Gelombang udara panas melanda belahan utara khatulistiwa pada musim panas 2018. Selain mengambil korban, udara panas membuat produksi pangan dunia turun.

Dampak gelombang udara panas di Bumi belahan utara dirasakan di Amerika Utara, Afrika, Eropa, hingga Asia. Gelombang panas yang terjadi sejak Juli lalu menyebabkan suhu udara naik hingga di atas 30 derajat celsius di kawasan yang berada di lingkar Arktika dan suhu naik mencapai 51,3 derajat di Ouargla, Aljazair.

Kita prihatin sebab gelombang panas yang diikuti dengan kekeringan itu mengambil korban jiwa tidak sedikit. Di kota Kumagaya, 40 kilometer dari Tokyo, gelombang panas yang menyebabkan suhu pernah mencapai 41,1 derajat pada awal Juli lalu, misalnya, mengambil korban jiwa hingga 44 orang.

Dampak gelombang panas terutama sangat terasa pada produksi pangan. Menurut Organisasi Pangan dan Pertanian Perserikatan Bangsa-Bangsa (FAO), produksi biji-bijian dunia tahun ini turun jutaan ton dibandingkan dengan tahun lalu, terutama karena cuaca ekstrem di Benua Eropa. Ada 38 negara mengalami darurat pangan akibat cuaca ekstrem.
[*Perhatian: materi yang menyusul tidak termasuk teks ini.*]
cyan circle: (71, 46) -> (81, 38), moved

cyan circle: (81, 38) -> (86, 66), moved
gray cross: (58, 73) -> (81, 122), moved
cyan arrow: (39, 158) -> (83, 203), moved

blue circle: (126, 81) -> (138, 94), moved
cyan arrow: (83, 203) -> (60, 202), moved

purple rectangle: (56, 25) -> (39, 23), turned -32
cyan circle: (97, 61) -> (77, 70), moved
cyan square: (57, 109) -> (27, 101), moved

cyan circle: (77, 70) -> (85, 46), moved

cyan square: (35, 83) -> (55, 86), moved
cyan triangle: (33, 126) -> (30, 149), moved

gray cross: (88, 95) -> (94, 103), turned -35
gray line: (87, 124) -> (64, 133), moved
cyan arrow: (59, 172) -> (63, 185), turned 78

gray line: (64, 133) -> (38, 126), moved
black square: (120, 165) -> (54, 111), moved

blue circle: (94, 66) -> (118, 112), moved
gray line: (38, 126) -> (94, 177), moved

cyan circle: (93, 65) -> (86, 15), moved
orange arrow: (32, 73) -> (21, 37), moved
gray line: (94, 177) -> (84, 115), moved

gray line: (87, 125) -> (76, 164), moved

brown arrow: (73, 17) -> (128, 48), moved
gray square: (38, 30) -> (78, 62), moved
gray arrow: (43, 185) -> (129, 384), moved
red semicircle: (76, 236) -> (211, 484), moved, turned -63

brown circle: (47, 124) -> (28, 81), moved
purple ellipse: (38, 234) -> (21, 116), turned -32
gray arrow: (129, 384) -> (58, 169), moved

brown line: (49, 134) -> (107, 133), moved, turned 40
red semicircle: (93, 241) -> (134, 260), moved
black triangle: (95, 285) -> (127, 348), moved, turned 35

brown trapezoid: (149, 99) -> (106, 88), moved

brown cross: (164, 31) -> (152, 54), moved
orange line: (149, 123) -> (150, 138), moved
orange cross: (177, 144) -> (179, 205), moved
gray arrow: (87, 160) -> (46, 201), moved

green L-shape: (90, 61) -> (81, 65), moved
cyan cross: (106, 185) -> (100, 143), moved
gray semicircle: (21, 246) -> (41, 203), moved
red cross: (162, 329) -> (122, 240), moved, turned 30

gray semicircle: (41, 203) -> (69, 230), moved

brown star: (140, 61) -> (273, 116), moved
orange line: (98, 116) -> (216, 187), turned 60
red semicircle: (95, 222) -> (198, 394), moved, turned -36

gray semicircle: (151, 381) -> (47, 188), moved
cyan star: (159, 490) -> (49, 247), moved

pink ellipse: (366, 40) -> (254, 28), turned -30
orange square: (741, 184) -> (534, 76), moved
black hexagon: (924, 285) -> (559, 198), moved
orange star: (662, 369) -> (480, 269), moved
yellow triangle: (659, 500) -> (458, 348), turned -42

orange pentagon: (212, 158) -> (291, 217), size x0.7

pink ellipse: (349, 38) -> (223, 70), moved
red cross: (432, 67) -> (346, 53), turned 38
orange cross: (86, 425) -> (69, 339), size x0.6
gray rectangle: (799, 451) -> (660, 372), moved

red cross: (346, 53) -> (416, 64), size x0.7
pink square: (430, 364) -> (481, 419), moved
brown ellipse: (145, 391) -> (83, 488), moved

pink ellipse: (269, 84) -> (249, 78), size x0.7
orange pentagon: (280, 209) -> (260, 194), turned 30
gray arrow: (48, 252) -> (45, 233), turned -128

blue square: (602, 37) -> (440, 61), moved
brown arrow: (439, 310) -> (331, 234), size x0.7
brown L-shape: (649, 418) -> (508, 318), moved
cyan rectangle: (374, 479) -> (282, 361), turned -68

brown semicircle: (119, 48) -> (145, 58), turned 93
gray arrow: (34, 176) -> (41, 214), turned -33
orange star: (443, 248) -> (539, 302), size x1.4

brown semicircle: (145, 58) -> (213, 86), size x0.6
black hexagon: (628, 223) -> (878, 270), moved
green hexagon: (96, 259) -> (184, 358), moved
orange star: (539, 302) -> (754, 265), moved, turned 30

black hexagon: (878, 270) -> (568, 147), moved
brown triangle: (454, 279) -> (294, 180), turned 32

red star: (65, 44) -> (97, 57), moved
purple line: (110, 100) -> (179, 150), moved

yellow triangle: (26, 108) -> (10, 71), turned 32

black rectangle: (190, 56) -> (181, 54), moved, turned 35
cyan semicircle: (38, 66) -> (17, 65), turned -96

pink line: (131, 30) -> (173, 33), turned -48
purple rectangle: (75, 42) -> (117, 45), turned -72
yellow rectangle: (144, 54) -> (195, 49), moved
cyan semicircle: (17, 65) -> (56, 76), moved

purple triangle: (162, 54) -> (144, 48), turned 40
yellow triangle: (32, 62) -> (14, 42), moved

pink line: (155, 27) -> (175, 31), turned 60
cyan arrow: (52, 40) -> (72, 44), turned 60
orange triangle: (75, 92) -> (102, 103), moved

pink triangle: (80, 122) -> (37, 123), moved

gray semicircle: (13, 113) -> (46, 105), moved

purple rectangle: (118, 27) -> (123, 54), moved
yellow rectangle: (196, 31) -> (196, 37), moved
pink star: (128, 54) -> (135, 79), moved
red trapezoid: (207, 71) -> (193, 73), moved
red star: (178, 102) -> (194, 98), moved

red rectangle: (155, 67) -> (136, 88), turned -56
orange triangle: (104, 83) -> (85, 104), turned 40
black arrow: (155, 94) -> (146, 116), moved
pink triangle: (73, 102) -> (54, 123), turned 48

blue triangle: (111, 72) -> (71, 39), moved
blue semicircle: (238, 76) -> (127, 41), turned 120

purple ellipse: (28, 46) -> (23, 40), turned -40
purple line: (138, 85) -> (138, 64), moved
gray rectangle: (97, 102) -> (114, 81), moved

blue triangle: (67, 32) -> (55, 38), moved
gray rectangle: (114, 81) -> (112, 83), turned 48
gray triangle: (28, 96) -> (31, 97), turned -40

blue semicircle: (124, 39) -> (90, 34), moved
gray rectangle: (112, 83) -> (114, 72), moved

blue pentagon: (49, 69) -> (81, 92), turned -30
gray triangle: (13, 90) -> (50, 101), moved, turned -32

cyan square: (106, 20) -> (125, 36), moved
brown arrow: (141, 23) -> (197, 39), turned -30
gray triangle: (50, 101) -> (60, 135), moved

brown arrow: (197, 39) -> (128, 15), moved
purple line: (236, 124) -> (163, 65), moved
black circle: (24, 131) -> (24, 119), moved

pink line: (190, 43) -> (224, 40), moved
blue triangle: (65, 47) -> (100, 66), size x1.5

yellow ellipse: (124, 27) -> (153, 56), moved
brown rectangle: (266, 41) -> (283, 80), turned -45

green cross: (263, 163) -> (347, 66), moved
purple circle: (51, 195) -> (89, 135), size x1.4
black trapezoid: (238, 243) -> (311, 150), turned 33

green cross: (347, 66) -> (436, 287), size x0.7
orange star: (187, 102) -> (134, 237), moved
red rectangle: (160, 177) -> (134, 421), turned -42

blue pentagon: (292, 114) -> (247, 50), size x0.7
Kekeringan dan gelombang udara panas membuat harga pangan naik dan memaksa banyak negara mengimpor pangan. Dampaknya adalah pada cadangan devisa, kenaikan utang, dan transaksi berjalan yang akan menurunkan kemampuan membangun fisik dan manusia dalam jangka panjang.

Sejumlah laporan mengingatkan, produksi pangan penting dunia, yaitu gandum, jagung dan kedelai, tahun ini akan lebih rendah dari kebutuhan. Tahun lalu adalah tahun ketiga dari empat tahun berurutan produksi tidak sesuai harapan. Produksi biji-bijian saat ini yang terendah per orang secara global dalam tiga dekade terakhir, meskipun secara global, dunia belum berada dalam situasi darurat pangan.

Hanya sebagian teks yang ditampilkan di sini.